Fig.12: Results of clustering (link View cluster representatives in JSmol): 4 clusters found. JSmol visualization of representative structures from the four clusters along with the reference structure. The red cartoon is the reference structure, the binding site residues are shown by ball/sticks and the representative structures of the 4 clusters can be viewed as models 2.1-5.1.

  • Step 6: Running TRAPP-pocket and analyzing the simulation results

    • In this example we click run PCA and run Clustering. Analysis will be done at the pocket occurrence of (%) of 10, 30, 65. Check the Calculate Druggability box to compute pocket druggability. Click Launch TRAPP-pocket to start.

    The results of TRAPP-pocket simulations can be viewed using the link: USER-TRJ Results: Trj-md to an HTML file that uses JSmol for visualization of transient pockets. (View simulation result in JSmol )

    Two transient regions (B,C) are observed in at least 70 % of snapshots:
    • sub-pocket b consists of opening (red) and closed (blue) parts relative to the reference structure that corresponds to changes in the position of H48 opening one pocket part and closing another.
    • sub-pocket c appears due to a loop motion (W219).

    Opening and closing of transient sub-pockets along the MD trajectory can be analyzed using the Pocket Characteristics tab.

    Here all transient sub-pockets are split into separate pockets (that are not connect with each other) and the large pockets are once more split into compact sub-pockets, then they overlap between pockets in each snapshot and the transient sub-pocket is computed and represented as a matrix.

    For example at a pocket occurrence of 65%, one can see that sub-pocket c is mostly open because the loop moves opening a pocket (pocket 2, second column in the overlap matrix). (See Fig.13)

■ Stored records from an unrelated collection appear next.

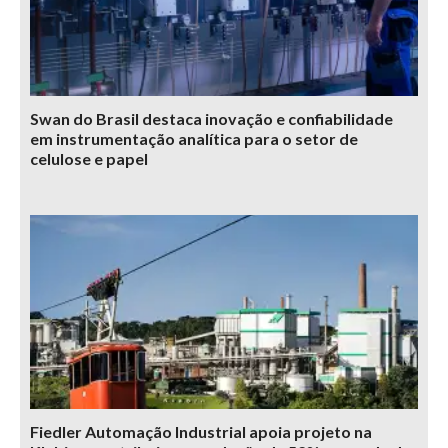
Swan do Brasil destaca inovação e confiabilidade
em instrumentação analítica para o setor de
celulose e papel
Fiedler Automação Industrial apoia projeto na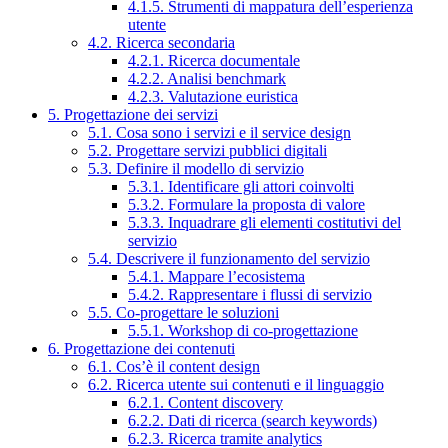
4.1.5. Strumenti di mappatura dell’esperienza
utente
4.2. Ricerca secondaria
4.2.1. Ricerca documentale
4.2.2. Analisi benchmark
4.2.3. Valutazione euristica
5. Progettazione dei servizi
5.1. Cosa sono i servizi e il service design
5.2. Progettare servizi pubblici digitali
5.3. Definire il modello di servizio
5.3.1. Identificare gli attori coinvolti
5.3.2. Formulare la proposta di valore
5.3.3. Inquadrare gli elementi costitutivi del
servizio
5.4. Descrivere il funzionamento del servizio
5.4.1. Mappare l’ecosistema
5.4.2. Rappresentare i flussi di servizio
5.5. Co-progettare le soluzioni
5.5.1. Workshop di co-progettazione
6. Progettazione dei contenuti
6.1. Cos’è il content design
6.2. Ricerca utente sui contenuti e il linguaggio
6.2.1. Content discovery
6.2.2. Dati di ricerca (search keywords)
6.2.3. Ricerca tramite analytics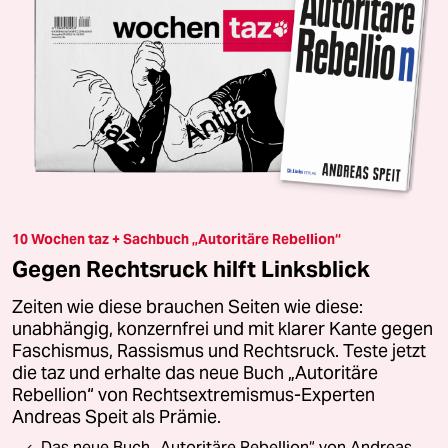
10 Wochen taz + Sachbuch „Autoritäre Rebellion“
Gegen Rechtsruck hilft Linksblick
Zeiten wie diese brauchen Seiten wie diese:
unabhängig, konzernfrei und mit klarer Kante gegen
Faschismus, Rassismus und Rechtsruck. Teste jetzt
die taz und erhalte das neue Buch „Autoritäre
Rebellion“ von Rechtsextremismus-Experten
Andreas Speit als Prämie.
Das neue Buch „Autoritäre Rebellion“ von Andreas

Fig.13: Overlap matrix at a pocket occurrence level of 65% (see plot). Sub-pocket c (pocket 2, second column) is mostly open because the loop moves opening a pocket.



Fig.14: HTML page : Transient regions that appear in at least 70 % of snapshots.

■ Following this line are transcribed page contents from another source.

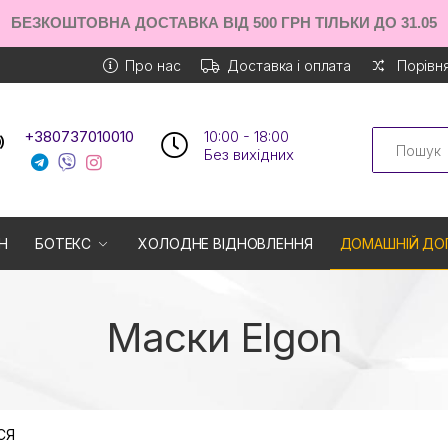
БЕЗКОШТОВНА ДОСТАВКА ВІД 500 ГРН ТІЛЬКИ ДО 31.05
Про нас
Доставка і оплата
Порівня
Search
+380737010010
10:00 - 18:00
Без вихiдних
Н
БОТЕКС
ХОЛОДНЕ ВІДНОВЛЕННЯ
ДОМАШНІЙ ДО
Маски Elgon
СЯ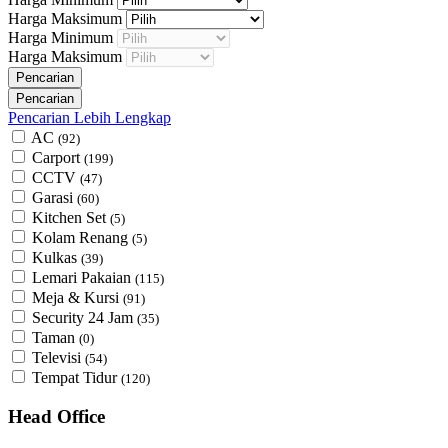
Harga Maksimum
Harga Minimum
Harga Maksimum
Pencarian Lebih Lengkap
AC
(92)
Carport
(199)
CCTV
(47)
Garasi
(60)
Kitchen Set
(5)
Kolam Renang
(5)
Kulkas
(39)
Lemari Pakaian
(115)
Meja & Kursi
(91)
Security 24 Jam
(35)
Taman
(0)
Televisi
(54)
Tempat Tidur
(120)
Head Office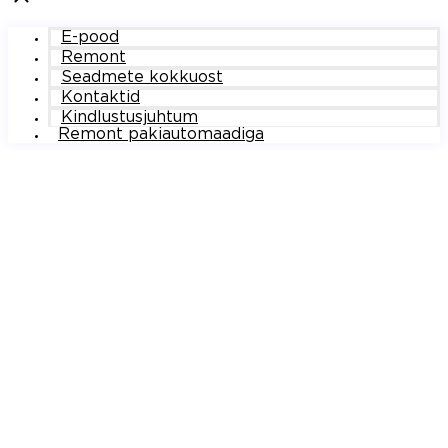
E-pood
Remont
Seadmete kokkuost
Kontaktid
Kindlustusjuhtum
Remont pakiautomaadiga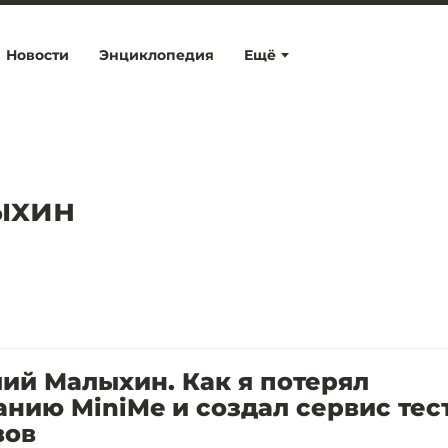
Новости
Энциклопедия
Ещё
ыхин
ий Малыхин. Как я потерял
нию MiniMe и создал сервис тес
вов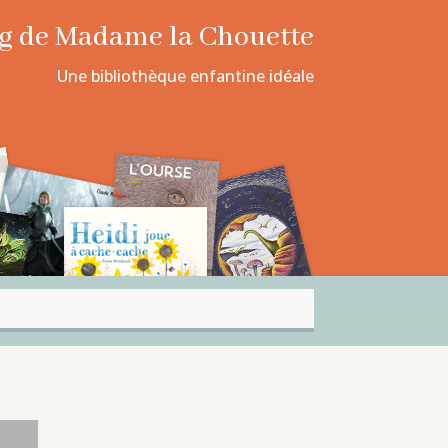
log de Madame la Chouette
Une bibliothèque enfantine idéale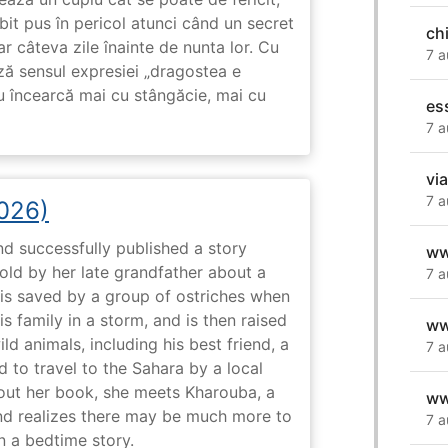
subit pus în pericol atunci când un secret
chi
ar câteva zile înainte de nunta lor. Cu
7 a
ază sensul expresiei „dragostea e
u încearcă mai cu stângăcie, mai cu
es
7 a
vi
7 a
2026)
nd successfully published a story
ww
old by her late grandfather about a
7 a
 is saved by a group of ostriches when
 family in a storm, and is then raised
ww
ld animals, including his best friend, a
7 a
d to travel to the Sahara by a local
ut her book, she meets Kharouba, a
ww
nd realizes there may be much more to
7 a
n a bedtime story.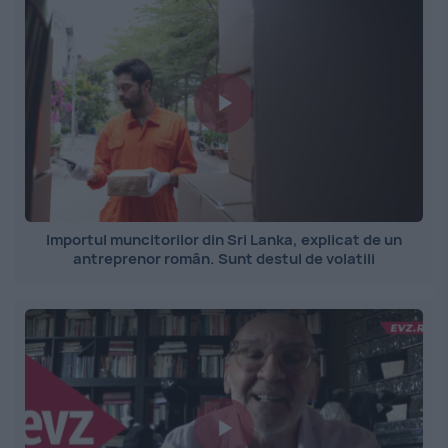
Importul muncitorilor din Sri Lanka, explicat de un
antreprenor român. Sunt destul de volatili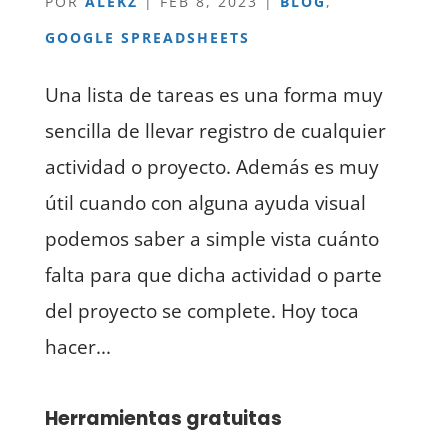
POR
ALEKZ
|
FEB 8, 2023
|
BLOG
,
GOOGLE SPREADSHEETS
Una lista de tareas es una forma muy
sencilla de llevar registro de cualquier
actividad o proyecto. Además es muy
útil cuando con alguna ayuda visual
podemos saber a simple vista cuánto
falta para que dicha actividad o parte
del proyecto se complete. Hoy toca
hacer...
Herramientas gratuitas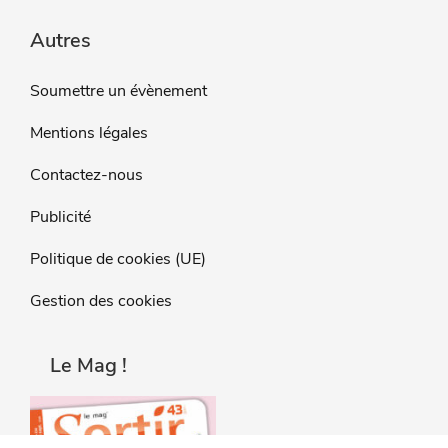
Autres
Soumettre un évènement
Mentions légales
Contactez-nous
Publicité
Politique de cookies (UE)
Gestion des cookies
Le Mag !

Fig.15: HTML page : Transient sub-pockets at the pocket occurrence level of 65%.


  • Step 7: Analyzing TRAPP-pocket druggability results

    • The results of TRAPP-pocket druggability are available under the Pocket characteristic tab.

    Click Pocket characteristics and druggability to visualize different physicochemical characteristics of the pocket and their contribution to the druggability (See Fig.16).

    The druggability score of each frame in the MD trajectory was predicted by both TRAPP-LR and TRAPP-CNN models. The pocket druggability at a specific point in the MD trajectory can be analyzed by choosing the respective snapshot and clicking Load Result in Druggability information for selected snapshot section.

    • Snapshot 0 refers to the pocket druggability data obtained from the reference structure. (See Fig.17)
    • The point with the lowest druggability score in the MD trajectory is at Frame 13, where more positively charged residues seem to be the reason for lower druggability (See Fig.18) when compared to the reference structure.
    • The highest druggability score is at snapshot 41. The pocket volume, hydrophobicity of the pocket and the number of H-bond acceptors were the major contributors to druggability. (See Fig.19)


Fig.16: Physicochemical properties of the pocket along the MD trajectory.



Fig.17: Druggability at Frame 0. Left - Druggable pocket visualization in JSmol. Right: Druggability contribution of different physicochemical properties of the pocket.



Fig.18: Druggability at Frame 13, with the lowest druggability score.



Fig.19: Druggability at Frame 41, with the highest druggability score.